• PROVIDED DATA:
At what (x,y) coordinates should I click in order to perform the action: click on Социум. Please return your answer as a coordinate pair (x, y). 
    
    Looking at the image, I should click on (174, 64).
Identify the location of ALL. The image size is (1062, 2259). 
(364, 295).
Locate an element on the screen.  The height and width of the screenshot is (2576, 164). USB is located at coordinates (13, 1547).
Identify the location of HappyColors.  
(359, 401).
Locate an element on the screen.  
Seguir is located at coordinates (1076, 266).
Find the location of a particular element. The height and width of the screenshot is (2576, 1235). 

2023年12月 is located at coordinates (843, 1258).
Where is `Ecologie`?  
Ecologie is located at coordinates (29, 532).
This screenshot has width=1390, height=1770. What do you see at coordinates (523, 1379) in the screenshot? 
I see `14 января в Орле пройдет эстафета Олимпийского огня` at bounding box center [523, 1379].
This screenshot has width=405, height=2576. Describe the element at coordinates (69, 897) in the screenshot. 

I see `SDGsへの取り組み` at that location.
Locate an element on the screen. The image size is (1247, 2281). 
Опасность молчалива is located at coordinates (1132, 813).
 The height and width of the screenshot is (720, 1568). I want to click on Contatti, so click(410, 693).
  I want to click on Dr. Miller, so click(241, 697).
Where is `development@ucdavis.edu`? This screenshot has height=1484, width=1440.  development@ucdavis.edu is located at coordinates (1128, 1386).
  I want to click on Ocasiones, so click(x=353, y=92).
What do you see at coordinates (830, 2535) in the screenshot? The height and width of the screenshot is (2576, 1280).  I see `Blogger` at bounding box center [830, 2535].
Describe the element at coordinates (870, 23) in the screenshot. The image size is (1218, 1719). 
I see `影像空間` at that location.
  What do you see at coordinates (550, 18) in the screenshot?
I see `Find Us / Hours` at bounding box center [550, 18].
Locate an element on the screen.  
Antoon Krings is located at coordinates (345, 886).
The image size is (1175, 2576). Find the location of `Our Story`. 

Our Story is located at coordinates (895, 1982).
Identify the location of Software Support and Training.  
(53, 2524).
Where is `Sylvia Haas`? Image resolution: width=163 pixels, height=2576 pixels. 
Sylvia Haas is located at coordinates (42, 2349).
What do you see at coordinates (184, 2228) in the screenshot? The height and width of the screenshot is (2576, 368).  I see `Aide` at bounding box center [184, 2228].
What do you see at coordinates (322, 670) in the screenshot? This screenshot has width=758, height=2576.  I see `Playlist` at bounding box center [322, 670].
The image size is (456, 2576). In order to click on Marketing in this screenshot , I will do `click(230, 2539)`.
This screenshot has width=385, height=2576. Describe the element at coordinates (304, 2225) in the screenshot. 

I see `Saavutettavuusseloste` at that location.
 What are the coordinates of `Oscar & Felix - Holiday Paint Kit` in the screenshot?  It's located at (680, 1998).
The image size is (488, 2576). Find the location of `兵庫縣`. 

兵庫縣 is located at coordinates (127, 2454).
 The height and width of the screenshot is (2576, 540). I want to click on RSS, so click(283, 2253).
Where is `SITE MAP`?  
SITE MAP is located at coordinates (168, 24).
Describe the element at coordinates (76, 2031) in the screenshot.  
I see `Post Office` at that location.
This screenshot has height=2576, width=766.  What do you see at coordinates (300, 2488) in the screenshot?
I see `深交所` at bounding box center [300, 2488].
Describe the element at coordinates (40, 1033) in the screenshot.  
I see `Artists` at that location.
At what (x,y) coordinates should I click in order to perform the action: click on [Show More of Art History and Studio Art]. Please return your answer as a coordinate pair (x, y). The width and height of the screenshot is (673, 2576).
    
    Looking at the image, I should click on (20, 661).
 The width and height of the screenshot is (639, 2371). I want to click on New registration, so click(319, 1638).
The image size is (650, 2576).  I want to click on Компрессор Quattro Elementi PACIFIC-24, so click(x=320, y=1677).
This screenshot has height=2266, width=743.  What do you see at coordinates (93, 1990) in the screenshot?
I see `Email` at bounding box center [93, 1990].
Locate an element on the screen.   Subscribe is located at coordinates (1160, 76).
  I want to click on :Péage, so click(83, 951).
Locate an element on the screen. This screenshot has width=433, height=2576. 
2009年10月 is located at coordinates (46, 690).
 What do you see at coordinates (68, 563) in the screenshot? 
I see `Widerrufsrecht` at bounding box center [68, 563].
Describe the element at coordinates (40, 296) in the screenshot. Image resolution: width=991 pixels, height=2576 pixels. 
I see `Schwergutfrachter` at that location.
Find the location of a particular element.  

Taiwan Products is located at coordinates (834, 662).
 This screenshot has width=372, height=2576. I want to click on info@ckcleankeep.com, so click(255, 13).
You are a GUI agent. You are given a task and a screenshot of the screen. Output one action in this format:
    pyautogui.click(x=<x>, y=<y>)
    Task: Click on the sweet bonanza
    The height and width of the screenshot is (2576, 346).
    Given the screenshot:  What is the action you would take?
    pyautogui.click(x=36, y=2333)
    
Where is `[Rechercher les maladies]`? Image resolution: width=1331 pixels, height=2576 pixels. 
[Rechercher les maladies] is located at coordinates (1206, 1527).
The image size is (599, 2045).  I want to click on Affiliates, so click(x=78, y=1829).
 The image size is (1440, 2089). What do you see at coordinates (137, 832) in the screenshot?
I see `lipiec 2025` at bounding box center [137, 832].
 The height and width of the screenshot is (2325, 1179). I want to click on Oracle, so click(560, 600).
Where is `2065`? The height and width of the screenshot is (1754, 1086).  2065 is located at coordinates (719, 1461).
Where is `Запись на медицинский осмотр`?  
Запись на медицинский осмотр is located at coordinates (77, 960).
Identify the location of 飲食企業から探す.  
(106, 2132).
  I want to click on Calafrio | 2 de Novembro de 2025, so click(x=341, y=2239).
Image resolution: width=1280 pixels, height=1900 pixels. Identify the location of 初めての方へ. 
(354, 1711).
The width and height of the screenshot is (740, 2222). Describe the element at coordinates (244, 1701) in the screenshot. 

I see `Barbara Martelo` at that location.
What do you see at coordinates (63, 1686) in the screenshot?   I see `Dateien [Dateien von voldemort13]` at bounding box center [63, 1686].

• PROBLEM STATEMENT: Write down again, exactly as given, only the lines above that fall from the line with "What do you see at coordinates (322, 670)" to the line with "The image size is (456, 2576).", inclusive.

• ANSWER TO THIS EXERCISE:
What do you see at coordinates (322, 670) in the screenshot? This screenshot has width=758, height=2576.  I see `Playlist` at bounding box center [322, 670].
The image size is (456, 2576). In order to click on Marketing in this screenshot , I will do `click(230, 2539)`.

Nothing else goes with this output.